Chilled Potato Leek Soup (Vichyssoise)
Potatoes and leeks are a brilliant combo. Vichyssoise is an American take on French potato-leek soup or Potage Parmentier.
Yields 6 cups, 4 to 6 servings
1 lb. Yukon Gold potatoes, 4 cups peeled and diced
1-1/4 lb. leeks, washed, 3 cups finely sliced white and tender green
4 C. chicken broth or stock
1-1/2 t. salt
1 C. heavy cream
Garnish: 2 tablespoons minced chives or dill
Combine potatoes, leeks, stock plus salt into large saucepan. Bring to a boil and lower heat. Simmer soup until potatoes fall apart, about 20 minutes. Cool soup; stir in cream.

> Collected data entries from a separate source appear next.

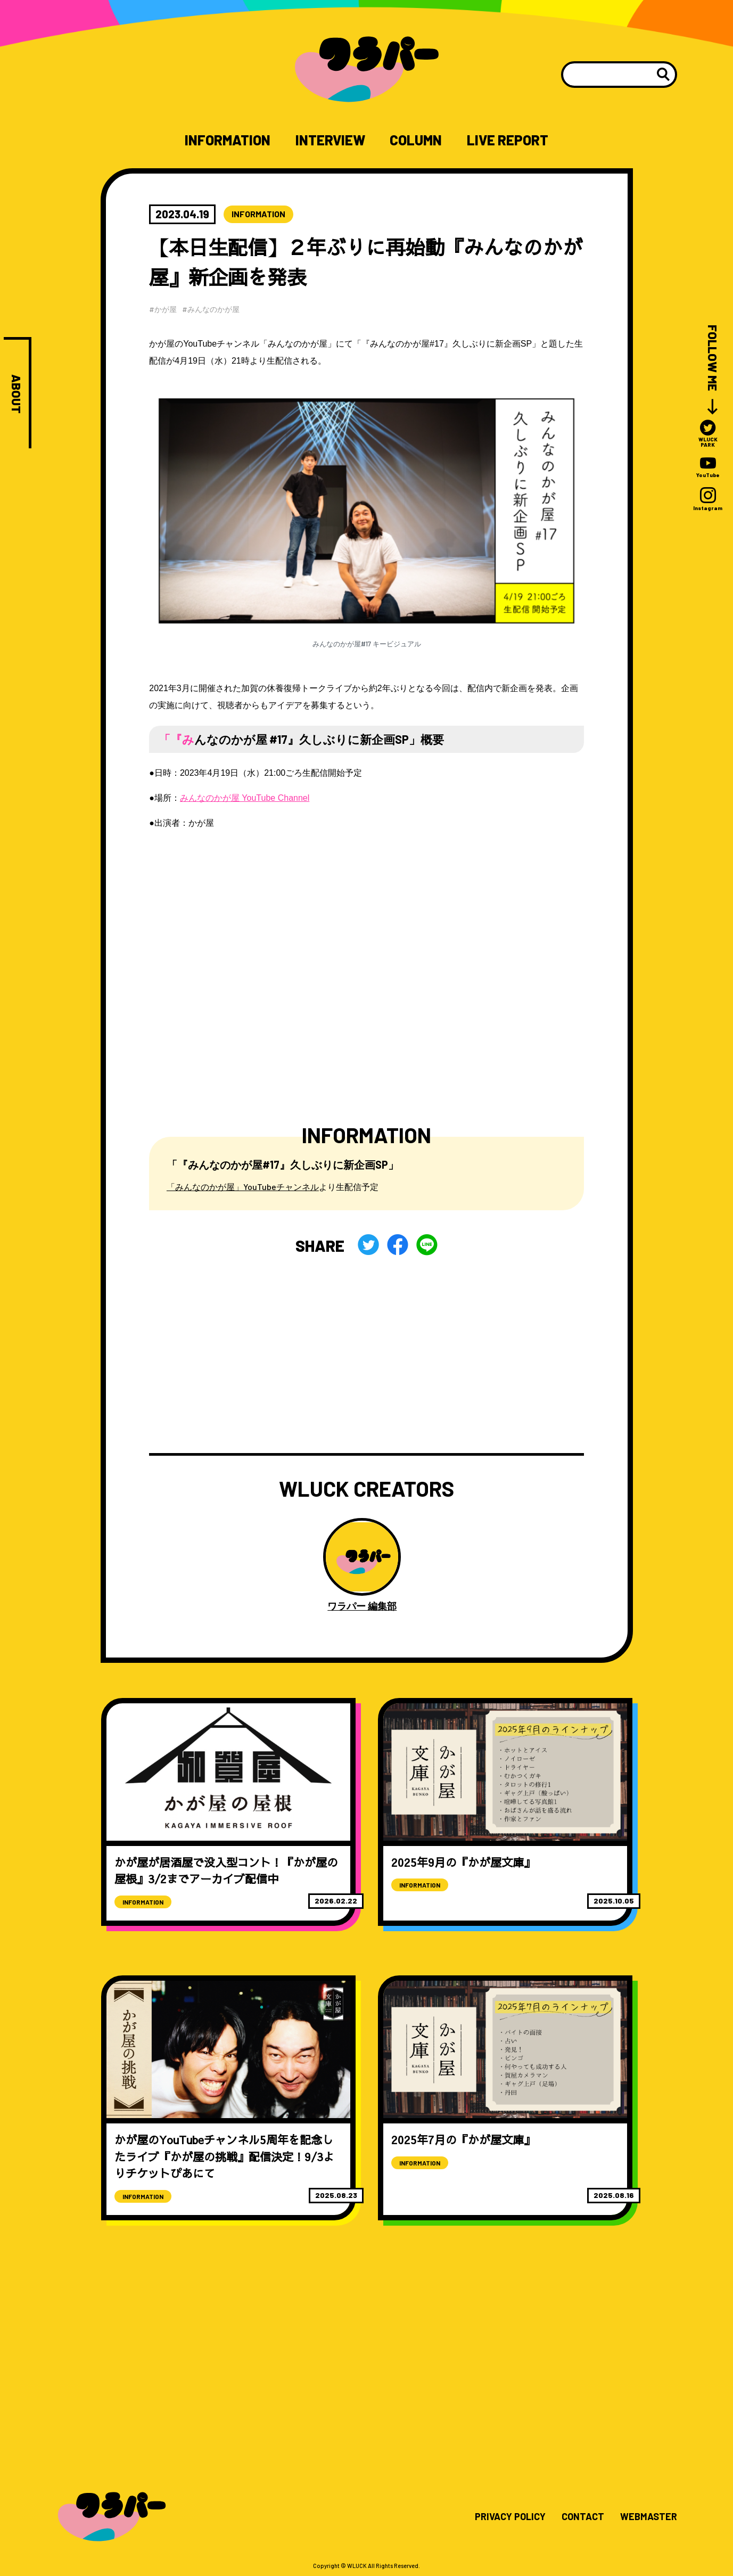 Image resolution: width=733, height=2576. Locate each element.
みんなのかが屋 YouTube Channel (244, 797)
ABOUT (16, 394)
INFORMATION (227, 140)
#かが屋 (163, 309)
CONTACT (583, 2517)
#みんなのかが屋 (211, 309)
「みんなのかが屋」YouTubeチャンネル (243, 1187)
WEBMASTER (648, 2517)
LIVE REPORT (507, 140)
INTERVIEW (330, 140)
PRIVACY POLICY (510, 2517)
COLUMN (416, 140)
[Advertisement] (366, 1354) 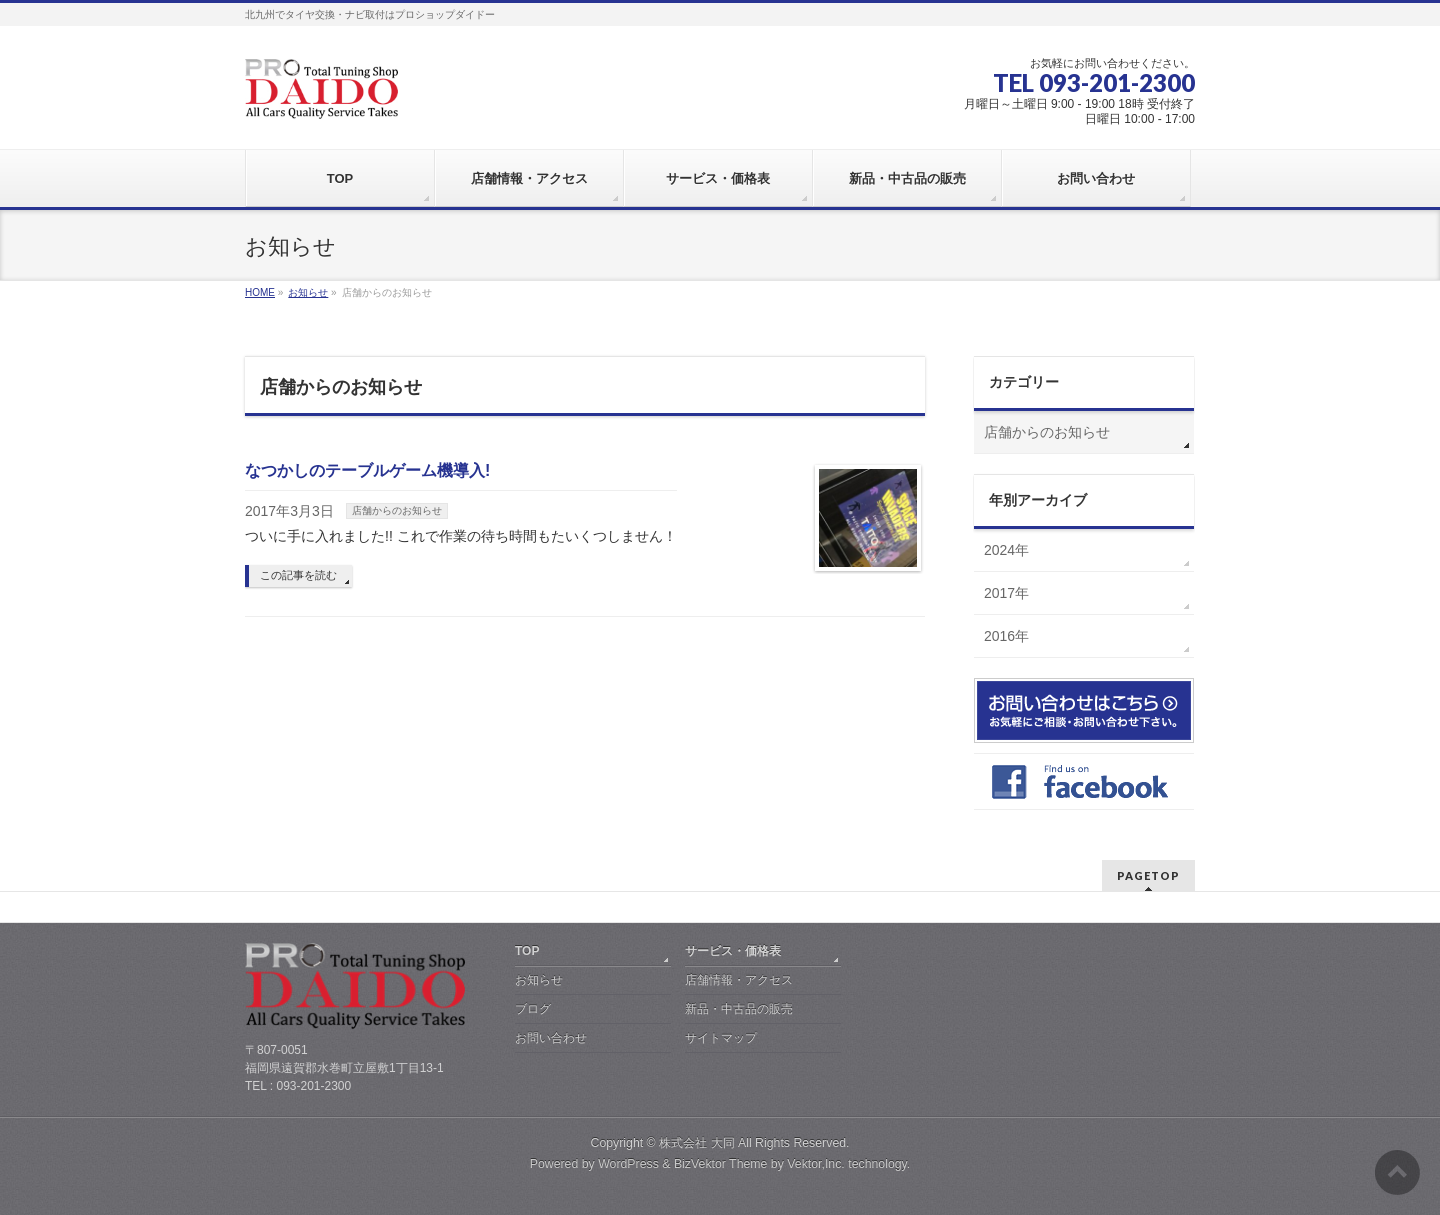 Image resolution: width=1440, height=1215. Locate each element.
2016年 (1006, 636)
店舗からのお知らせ (397, 510)
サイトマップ (721, 1038)
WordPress (628, 1164)
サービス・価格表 (733, 951)
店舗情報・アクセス (739, 980)
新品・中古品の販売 (739, 1009)
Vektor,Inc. (816, 1164)
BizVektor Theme (721, 1164)
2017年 (1006, 593)
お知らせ (539, 980)
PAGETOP (1148, 875)
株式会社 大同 (696, 1143)
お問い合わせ (551, 1038)
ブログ (533, 1009)
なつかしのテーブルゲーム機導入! (367, 470)
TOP (527, 951)
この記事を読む (298, 575)
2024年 (1006, 550) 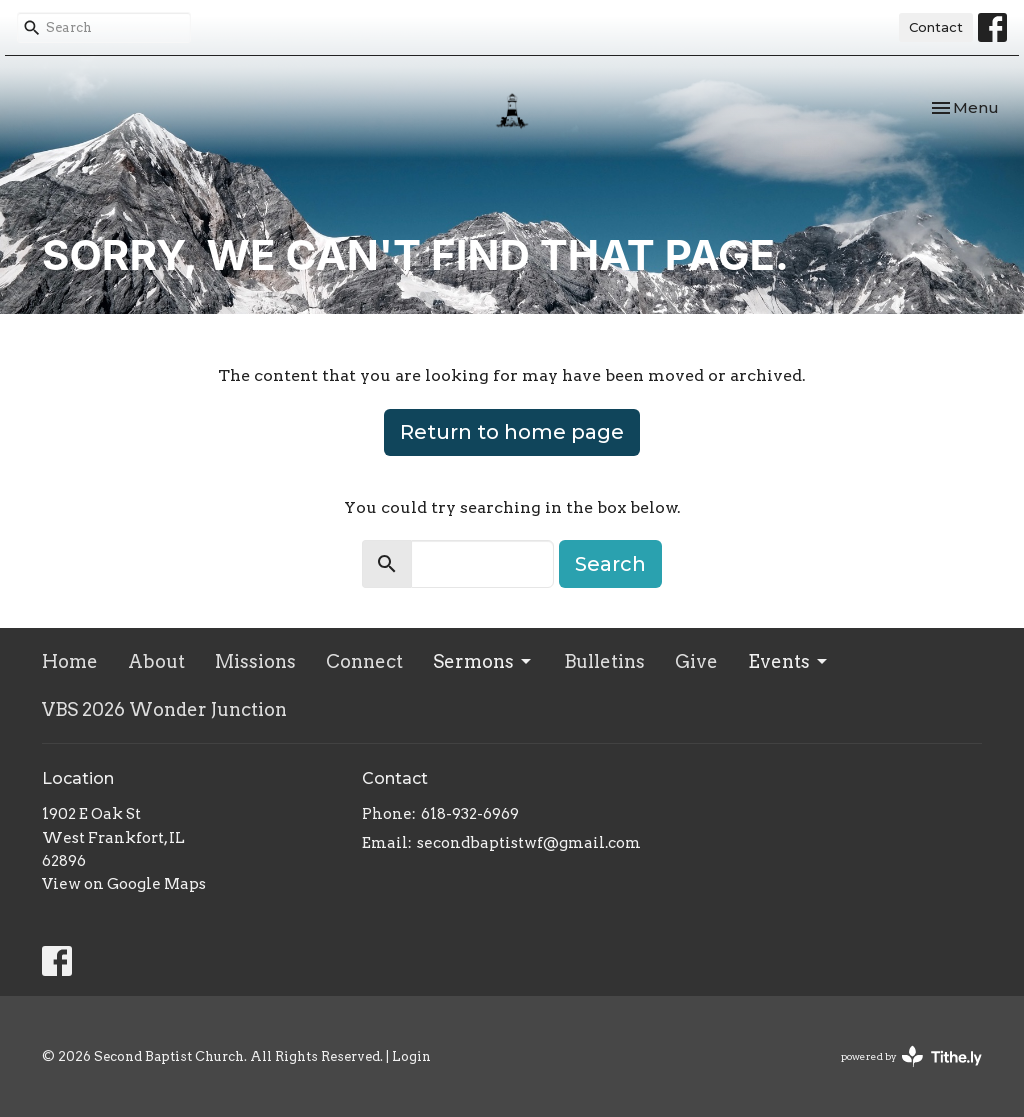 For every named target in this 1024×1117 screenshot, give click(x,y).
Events (789, 661)
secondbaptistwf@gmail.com (529, 843)
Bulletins (604, 661)
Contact (936, 27)
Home (70, 661)
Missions (255, 661)
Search (610, 564)
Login (411, 1056)
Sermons (483, 661)
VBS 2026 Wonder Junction (164, 709)
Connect (364, 661)
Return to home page (512, 432)
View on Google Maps (124, 884)
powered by (911, 1056)
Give (696, 661)
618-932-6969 (470, 814)
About (156, 661) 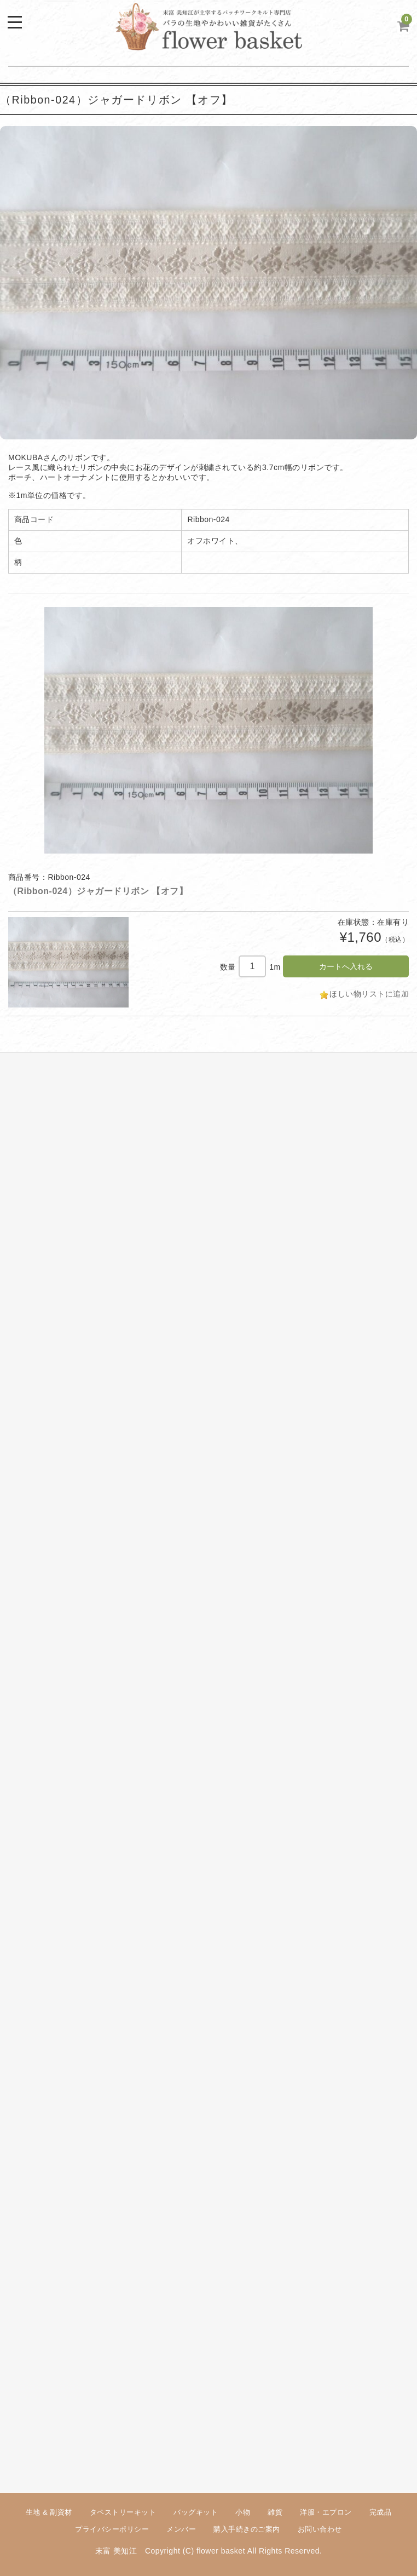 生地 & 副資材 (49, 2512)
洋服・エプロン (326, 2512)
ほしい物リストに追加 (369, 993)
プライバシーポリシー (112, 2529)
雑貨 (275, 2512)
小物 (242, 2512)
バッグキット (195, 2512)
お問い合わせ (320, 2529)
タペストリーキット (123, 2512)
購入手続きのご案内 (246, 2529)
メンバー (181, 2529)
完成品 (380, 2512)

Purée cooled soup with immersion blender or in small batches in blender. Season with salt and pepper to taste. You may strain soup through a fine strainer for a smoother texture. Chill soup well. If soup becomes too thick, thin with cold water to the consistency of heavy cream and re-season to taste. To serve, ladle cold soup into bowls. Garnish each with chives or dill.